Even when the choice demands trade-offs — which is usually the case — the goal is achieving balance through optimization.
Sometimes, you have to pick your poison. Time or cost?
Bruno Pasini
Senior Solutions Engineer, Overlay, PM & Preconstruction
Procore Technologies
Imbalances happen when information is scant and execution is careless, and they are the fuel for the top five preconstruction mistakes. The solutions are steeped in procedures designed to avert costly mistakes and excess risk.
Mistake #1: Unclear Scope Definition
Poorly defined assignments can let critical tasks fall through the cracks. The danger often lurks at the intersection of MEP trades, in those gray areas where one or the other could install a connection or a pipeline. For instance, responsibility for condensate lines could belong to HVAC or plumbing.
Unclear or absent scope definition leaves room for the trades to point fingers at each other for tasks left undone. The designer or GC who assumes that someone will do it, without writing it into anyone’s scope, faces unplanned costs and schedule disruptions.
In other situations, ambiguous language blurs the parameters of plans, specifications, and schedules. Confusion ensues when a contract calls for the “most stringent” specifications. Does that mean the “most stringent” price savings, timeline, or quality?
You need to be an attorney sometimes to review a bid solicitation package because there is often language that could be interpreted in a multitude of different ways...It depends on who is interpreting that sentence. Semantics can start a wildfire.
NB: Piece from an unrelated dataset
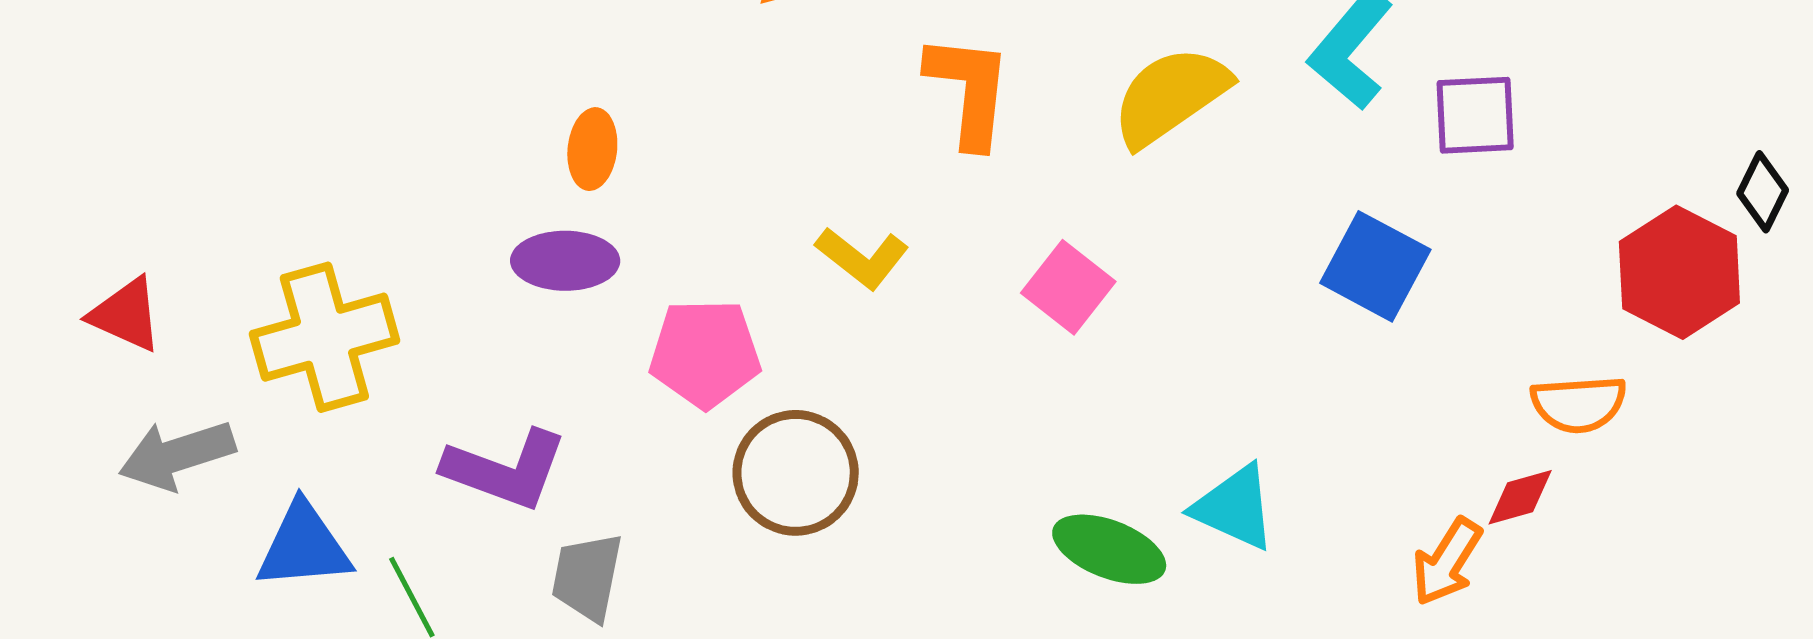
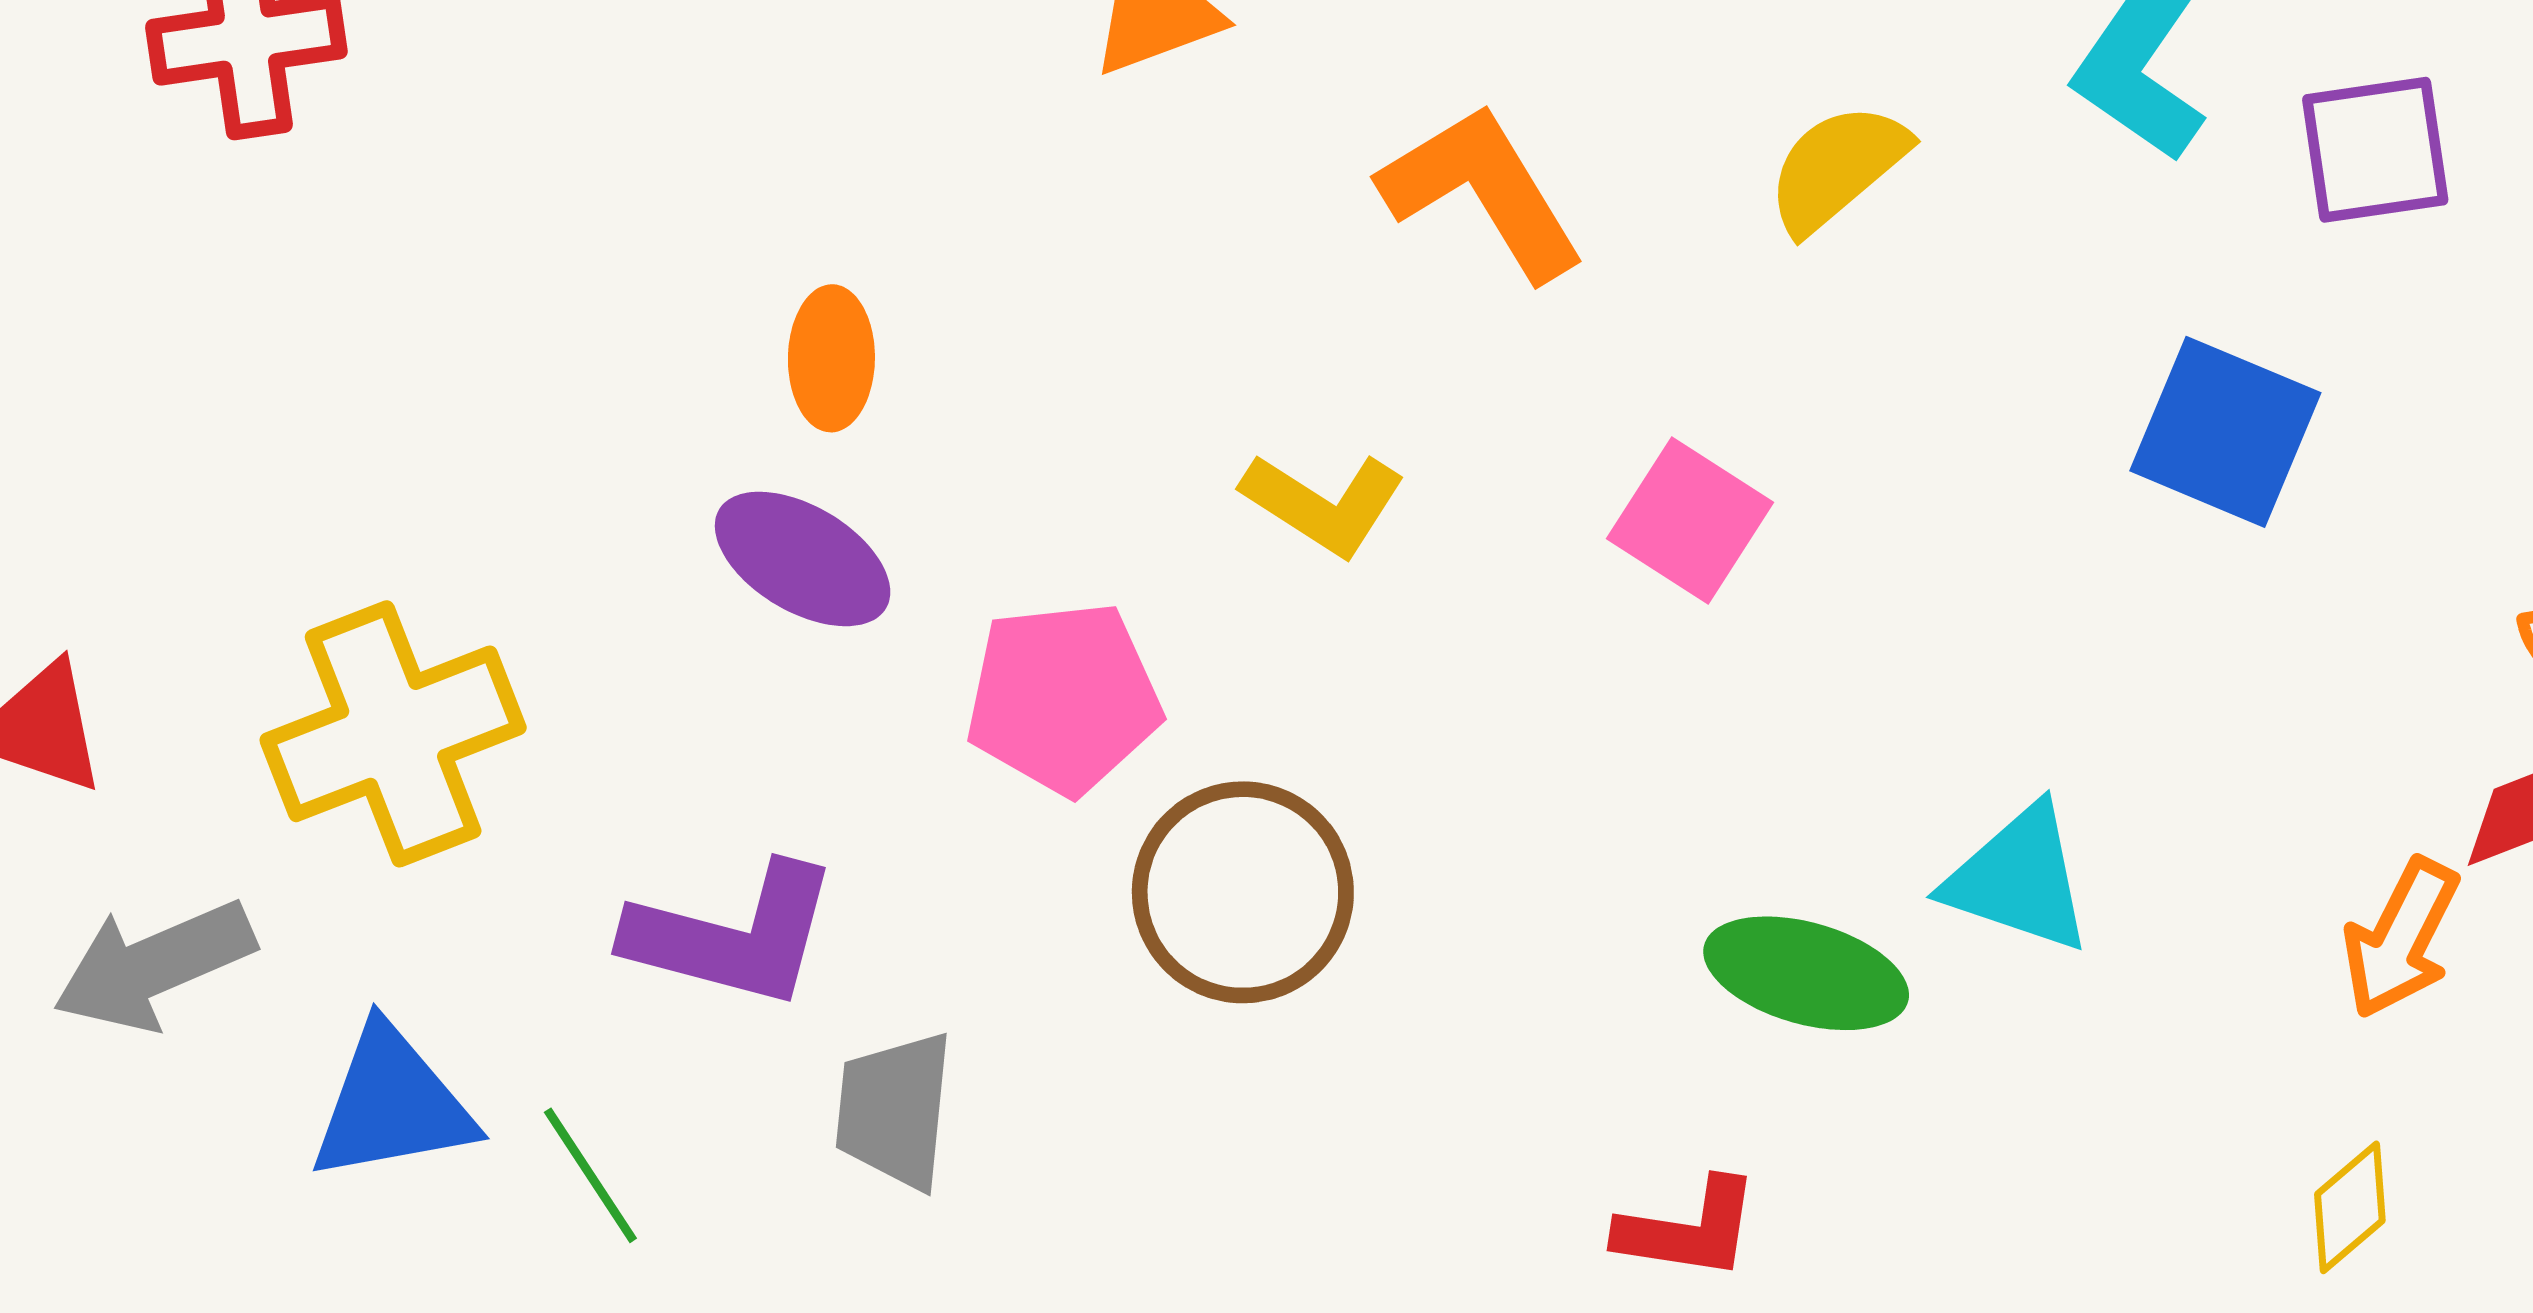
orange L-shape: (969, 90) -> (1482, 192), turned -32
yellow semicircle: (1170, 96) -> (1837, 168), size x0.7
purple ellipse: (565, 261) -> (803, 559), turned 36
So the solution is just a lot of questions.
Bruno Pasini
Senior Solutions Engineer, Overlay, PM & Preconstruction
Procore Technologies
Staring at terms that are open to interpretation, readers will often default to the costlier options that make a bid less competitive.
The solution lies in clarification. All terms must be unambiguous, and subcontractors should be encouraged to submit disciplined RFIs that yield answers on intent and exact details.
Mistake #2: Poor Estimating and Budgeting
Just like computers, budgets are “garbage in, garbage out.” Estimates riddled with inaccuracies, assumptions, and holes result in lost profits and liquidated damages.
The solution encompasses these elements for accurate, trustworthy estimates:
Timely Confirmation
The time from conception to bidding can take years, especially in public projects dependent on government allocations. Estimates should be based on the latest available drawings, specifications, and materials.
Clarification
Once again, clarity is key. When a schedule calls for products that are obsolete or unavailable, detailed RFIs extract the next steps and recommendations needed for pinpoint estimates.
RFI Review
A single RFI tells only part of the story. Wait for all RFIs and design changes, and then read them to understand each option in context.
Refreshed Quotes
Today’s product prices and lead times are highly changeable. Stay one step ahead through constant contact with vendors, attending conferences, and cultivating strong professional networks.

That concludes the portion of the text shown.